Only last week an intern provided us with a break in the usually monotonous toil of life we have become accustomed to. She was what's called a stripling, and they always regard themselves as being superior to the rest of us. Not used to Compound life, but they soon learn. This particular stripling I'd seen in the double section of the Compound. A pretty boyish little thing with a stark tattoo across her right arm. I wondered if her room-mate was having as much trouble as I had all those years ago, or was it months? She had an audacious air about her and I knew it wouldn't be long before she tried her luck with one of the guards. And sure enough our evening meal if that’s what you can call it, was interrupted by the stripling just as I expected. I told you I was special.
 
She was waiting in line for food just like the others. From my seat at the far end of the room I get the best view of the queuing women, ladies in waiting, and I could see her beginning to cause some trouble. The guards noticed it too and one of them moved closer to the expectant women. The stripling saw the guard approach and decided upon that one to target. The physical women never usually decide on which guard to force themselves upon until the actual event occurs. Unlike the complete women who use their minds as weapons and choose their plaything well in advance. (I belong to the latter in case you were wondering). The women had realised something was going to happen and, as if they were at a play back in the old days in some grand theatre, they sat down and faced the stripling, ready with their applause. Even the ladies in waiting around her had distanced themselves, becoming scenery instead of supporting players.

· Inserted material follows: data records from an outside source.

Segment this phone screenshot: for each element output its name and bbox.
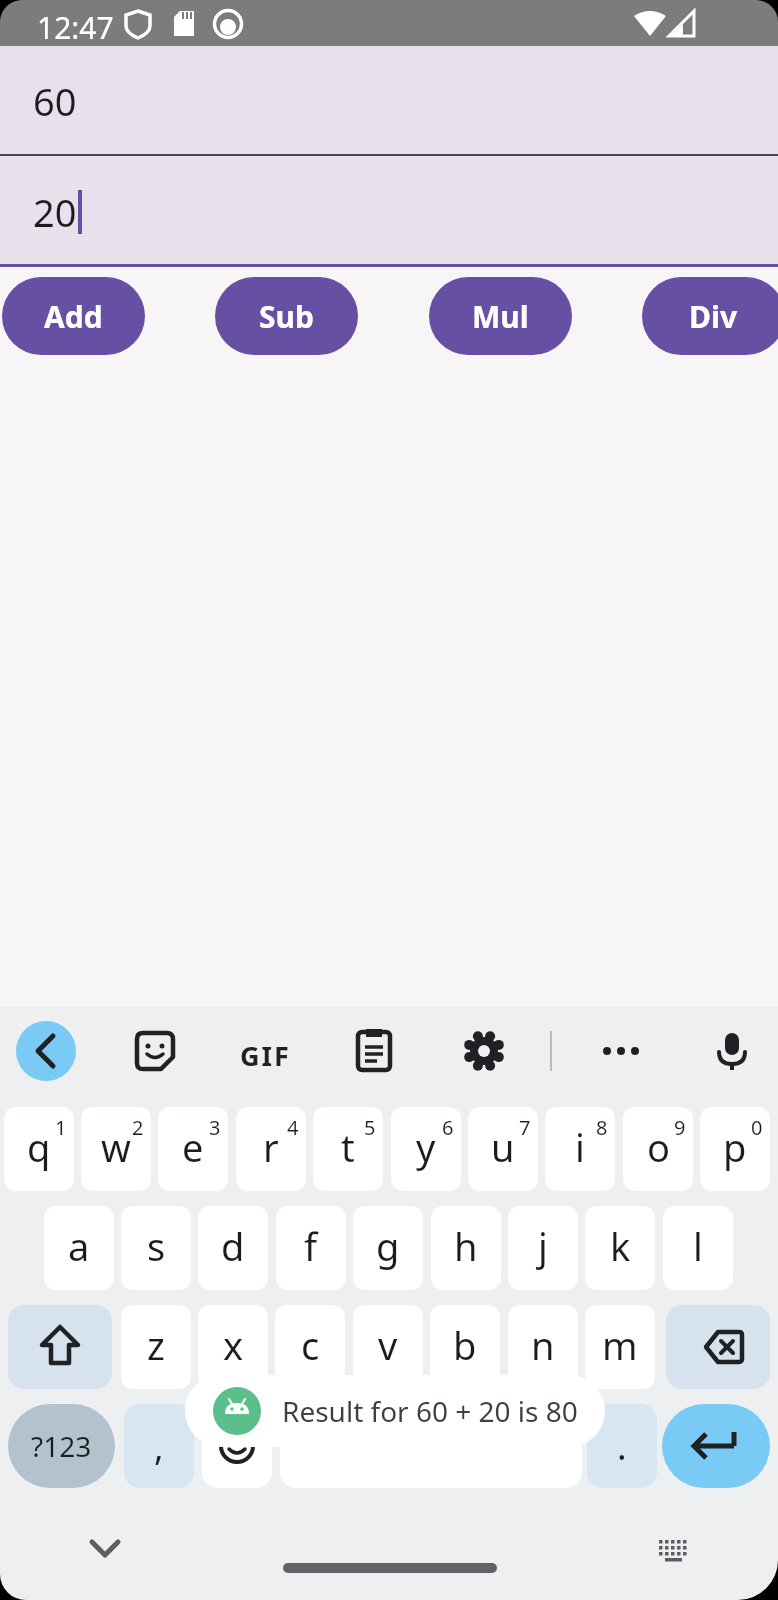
button[interactable]: o xyxy=(623,1107,693,1191)
staticText: Mul xyxy=(472,296,529,337)
staticText: t xyxy=(341,1121,355,1173)
button[interactable] xyxy=(344,1021,404,1081)
staticText: d xyxy=(221,1220,245,1272)
button[interactable]: Result for 60 + 20 is 80 xyxy=(185,1375,605,1447)
button[interactable] xyxy=(16,1021,76,1081)
button[interactable]: m xyxy=(585,1305,655,1389)
staticText: b xyxy=(453,1319,477,1371)
button[interactable]: 60 xyxy=(0,46,778,156)
staticText: 4 xyxy=(287,1114,299,1141)
button[interactable]: d xyxy=(198,1206,268,1290)
button[interactable]: b xyxy=(430,1305,500,1389)
staticText: 5 xyxy=(364,1114,376,1141)
button[interactable]: y xyxy=(391,1107,461,1191)
staticText: 7 xyxy=(519,1114,531,1141)
staticText: Div xyxy=(689,296,738,337)
button[interactable]: j xyxy=(508,1206,578,1290)
button[interactable]: k xyxy=(585,1206,655,1290)
button[interactable]: t xyxy=(313,1107,383,1191)
staticText: s xyxy=(147,1220,166,1272)
button[interactable]: z xyxy=(121,1305,191,1389)
button[interactable]: q xyxy=(4,1107,74,1191)
staticText: x xyxy=(223,1319,244,1371)
staticText: o xyxy=(647,1121,670,1173)
button[interactable]: x xyxy=(198,1305,268,1389)
staticText: , xyxy=(154,1422,164,1471)
staticText: m xyxy=(602,1319,638,1371)
button[interactable]: s xyxy=(121,1206,191,1290)
button[interactable]: a xyxy=(44,1206,114,1290)
staticText: Add xyxy=(44,296,103,337)
staticText: q xyxy=(27,1121,51,1173)
button[interactable] xyxy=(591,1021,651,1081)
button[interactable]: u xyxy=(468,1107,538,1191)
staticText: y xyxy=(416,1121,436,1173)
staticText: h xyxy=(454,1220,478,1272)
staticText: u xyxy=(491,1121,515,1173)
button[interactable] xyxy=(280,1404,582,1488)
button[interactable] xyxy=(702,1021,762,1081)
staticText: 1 xyxy=(55,1114,67,1141)
staticText: Result for 60 + 20 is 80 xyxy=(282,1392,578,1430)
staticText: 3 xyxy=(209,1114,221,1141)
staticText: 9 xyxy=(674,1114,686,1141)
button[interactable]: n xyxy=(508,1305,578,1389)
button[interactable]: , xyxy=(124,1404,194,1488)
button[interactable]: p xyxy=(700,1107,770,1191)
button[interactable]: i xyxy=(545,1107,615,1191)
staticText: f xyxy=(304,1220,318,1272)
button[interactable]: Div xyxy=(642,277,778,355)
button[interactable]: r xyxy=(236,1107,306,1191)
staticText: i xyxy=(575,1121,585,1173)
button[interactable] xyxy=(662,1404,770,1488)
button[interactable] xyxy=(666,1305,770,1389)
staticText: 2 xyxy=(132,1114,144,1141)
button[interactable]: c xyxy=(275,1305,345,1389)
staticText: 20 xyxy=(33,186,77,238)
staticText: . xyxy=(617,1422,627,1471)
staticText: z xyxy=(147,1319,165,1371)
button[interactable]: Mul xyxy=(429,277,572,355)
staticText: p xyxy=(723,1121,747,1173)
button[interactable]: w xyxy=(81,1107,151,1191)
staticText: Sub xyxy=(259,296,314,337)
button[interactable] xyxy=(202,1404,272,1488)
staticText: n xyxy=(531,1319,555,1371)
staticText: e xyxy=(182,1121,204,1173)
button[interactable]: v xyxy=(353,1305,423,1389)
staticText: j xyxy=(538,1220,548,1272)
button[interactable]: Add xyxy=(2,277,145,355)
button[interactable] xyxy=(125,1021,185,1081)
button[interactable]: e xyxy=(158,1107,228,1191)
staticText: l xyxy=(693,1220,703,1272)
staticText: a xyxy=(68,1220,90,1272)
button[interactable]: l xyxy=(663,1206,733,1290)
button[interactable] xyxy=(454,1021,514,1081)
staticText: k xyxy=(610,1220,631,1272)
staticText: w xyxy=(101,1121,131,1173)
button[interactable]: 20 xyxy=(0,156,778,267)
button[interactable]: ?123 xyxy=(8,1404,115,1488)
staticText: GIF xyxy=(240,1037,291,1074)
staticText: 60 xyxy=(33,75,77,127)
button[interactable]: g xyxy=(353,1206,423,1290)
button[interactable] xyxy=(8,1305,112,1389)
button[interactable]: f xyxy=(276,1206,346,1290)
staticText: g xyxy=(376,1220,400,1272)
button[interactable]: Sub xyxy=(215,277,358,355)
staticText: 6 xyxy=(442,1114,454,1141)
staticText: r xyxy=(263,1121,279,1173)
button[interactable]: h xyxy=(431,1206,501,1290)
staticText: v xyxy=(378,1319,398,1371)
staticText: 0 xyxy=(751,1114,763,1141)
button[interactable] xyxy=(233,1021,293,1081)
staticText: 8 xyxy=(596,1114,608,1141)
staticText: c xyxy=(301,1319,320,1371)
staticText: 12:47 xyxy=(37,7,114,48)
button[interactable]: . xyxy=(587,1404,657,1488)
staticText: ?123 xyxy=(31,1427,92,1465)
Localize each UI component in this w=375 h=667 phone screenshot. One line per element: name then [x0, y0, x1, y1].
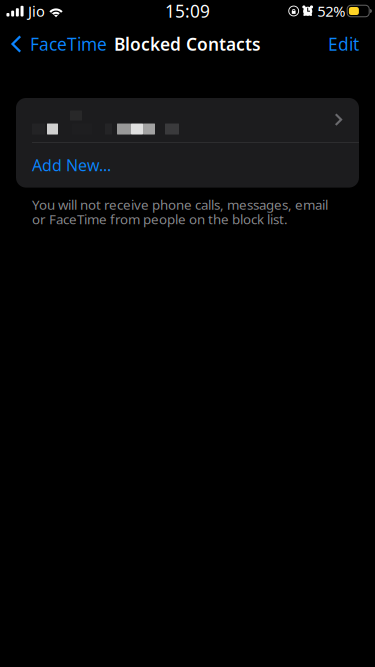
staticText: Edit [328, 32, 359, 56]
button[interactable]: FaceTime [0, 22, 115, 66]
staticText: Add New... [32, 154, 111, 176]
button[interactable]: Add New... [16, 143, 359, 188]
staticText: Jio [28, 1, 45, 21]
button[interactable] [16, 98, 359, 142]
staticText: 15:09 [165, 0, 210, 22]
staticText: or FaceTime from people on the block lis… [32, 210, 288, 228]
staticText: You will not receive phone calls, messag… [32, 196, 328, 213]
staticText: Blocked Contacts [114, 32, 261, 56]
staticText: 52% [317, 1, 345, 21]
staticText: FaceTime [30, 32, 107, 56]
button[interactable]: Edit [314, 22, 375, 66]
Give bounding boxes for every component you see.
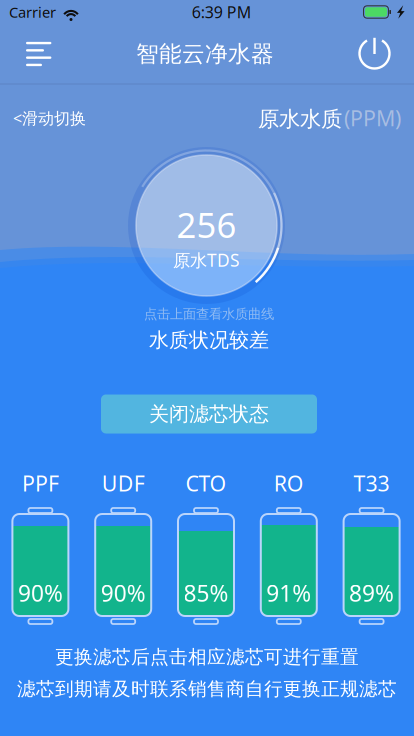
button[interactable]: UDF <box>82 465 165 627</box>
staticText: 更换滤芯后点击相应滤芯可进行重置 <box>55 646 359 668</box>
staticText: 90% <box>18 578 63 608</box>
staticText: 91% <box>266 578 311 608</box>
staticText: 90% <box>101 578 146 608</box>
button[interactable]: CTO <box>165 465 247 627</box>
staticText: Carrier <box>9 2 56 22</box>
staticText: PPF <box>22 469 59 497</box>
button[interactable]: T33 <box>330 465 413 627</box>
staticText: 水质状况较差 <box>149 328 269 352</box>
staticText: 89% <box>349 578 394 608</box>
staticText: 滤芯到期请及时联系销售商自行更换正规滤芯 <box>17 678 397 700</box>
staticText: <滑动切换 <box>13 107 86 129</box>
button[interactable]: <滑动切换 <box>13 107 86 129</box>
button[interactable]: RO <box>247 465 330 627</box>
staticText: UDF <box>102 469 145 497</box>
staticText: 6:39 PM <box>192 1 252 23</box>
button[interactable]: PPF <box>0 465 82 627</box>
staticText: 原水水质 <box>258 106 342 132</box>
staticText: T33 <box>354 469 390 497</box>
button[interactable]: Menu <box>26 36 52 72</box>
staticText: 256 <box>176 202 236 248</box>
staticText: CTO <box>186 469 226 497</box>
staticText: 关闭滤芯状态 <box>149 402 269 426</box>
button[interactable]: Power <box>358 36 392 72</box>
staticText: RO <box>274 469 304 497</box>
button[interactable]: 关闭滤芯状态 <box>101 394 317 434</box>
staticText: (PPM) <box>344 104 401 132</box>
staticText: 原水TDS <box>173 248 240 272</box>
staticText: 智能云净水器 <box>136 40 274 68</box>
staticText: 点击上面查看水质曲线 <box>144 306 274 322</box>
staticText: 85% <box>184 578 228 608</box>
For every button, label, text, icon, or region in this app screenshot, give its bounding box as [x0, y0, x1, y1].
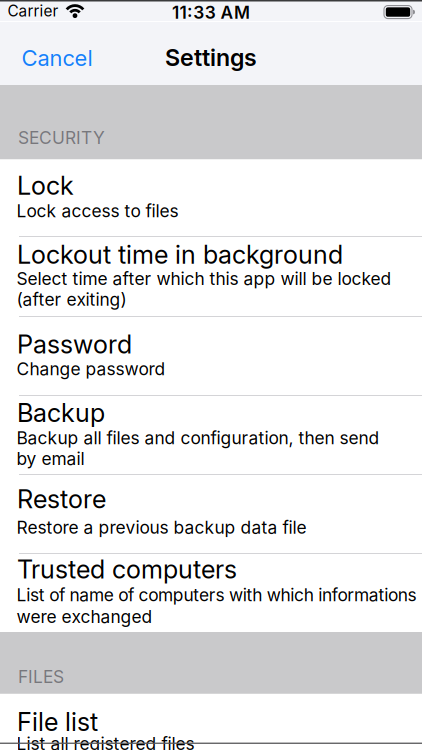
staticText: Select time after which this app will be… [16, 268, 392, 289]
staticText: Restore a previous backup data file [16, 517, 306, 538]
staticText: by email [16, 448, 84, 469]
staticText: Cancel [22, 45, 92, 71]
staticText: Change password [16, 358, 166, 380]
staticText: Backup [17, 397, 105, 428]
button[interactable]: Password [0, 317, 422, 396]
staticText: Carrier [8, 2, 58, 20]
staticText: were exchanged [16, 606, 152, 627]
staticText: 11:33 AM [172, 2, 250, 23]
button[interactable]: Backup [0, 396, 422, 475]
staticText: List of name of computers with which inf… [16, 584, 416, 606]
button[interactable]: Trusted computers [0, 554, 422, 632]
staticText: Settings [165, 44, 257, 72]
staticText: File list [17, 707, 98, 737]
staticText: Restore [17, 484, 106, 514]
button[interactable]: File list [0, 698, 422, 750]
staticText: FILES [18, 666, 64, 687]
staticText: Backup all files and configuration, then… [16, 428, 380, 448]
staticText: Password [17, 329, 132, 360]
staticText: Trusted computers [17, 554, 237, 585]
button[interactable]: Lockout time in background [0, 237, 422, 317]
staticText: Lockout time in background [17, 239, 343, 270]
staticText: (after exiting) [16, 289, 126, 310]
button[interactable]: Lock [0, 160, 422, 237]
button[interactable]: Cancel [0, 22, 92, 71]
button[interactable]: Restore [0, 475, 422, 554]
staticText: SECURITY [18, 127, 105, 148]
staticText: Lock access to files [16, 200, 178, 222]
staticText: List all registered files [16, 733, 194, 750]
staticText: Lock [17, 170, 74, 201]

Not wanting to get too involved in case the guard doesn't relent and actually fought back. God forbid. But I knew that this particular guard wouldn't change the script, it was too scared of the punishment it would receive if it harmed an intern. If the punishment we receive is anything to go by, the guards must live in fear of their actions. The kind of torture that leaves stains on your mind. Dark, foul stains that re-appear at night when you least expect it and rob you of sleep. No, this guard would definitely let her do what she needed to do to prove to herself that she was coping with Compound life. Hah, how can anyone cope here, even me?
 
We watched the stripling as she attacked the guard. It was nothing we hadn't seen before. No new twist to the tale unfortunately. All the women cheered, or should that be jeered, as the stripling grappled the guard to the floor and announced that she'd won the battle. Ah, but not the war honey.
 
Since then the usual accolades have been bestowed upon her. Shouts in the yard, worrying looks in the dining hall, teasing gestures at night. The price of fame. Nothing like this befalls me. It wouldn't suit my cause to be appreciated by the women. Acknowledged yes, but adored? Not me. My achievements are vast but muted. Like a song I once heard. 'Silent all these years'.
 
Regular meetings with the Representatives fill our days with direction. Each of us is examined mentally at least once a week. They're scared we could change our state of mind in a week, as if its something we can control anyway. And if we could I think it would take more than seven days to go from bad to worse, but perhaps that's just me. The interrogation is not like the formal mandatory one we get after the trial. Its much more intrepid. Anything can happen. The fight, for that is what it essentially is, can go either way. At the moment the score on my record stands at 66 to me against the pathetic 54 the Representatives have managed to get past me. I've been trying harder lately.
 
The other women know when you have your meeting. They see you being led away by two guards, not one. Exchange looks between themselves then go back to whatever it was they were doing. At one time there was a worry that we'd never see the women again. Sometimes they didn't return. But that was a long time ago and the Committee have learnt since then.
 

My meetings are held in awe by the rest of the interns. I have the best record amongst us, and although I don't let this be known someone always finds out the result.
 
Where women are concerned nothing can be kept secret.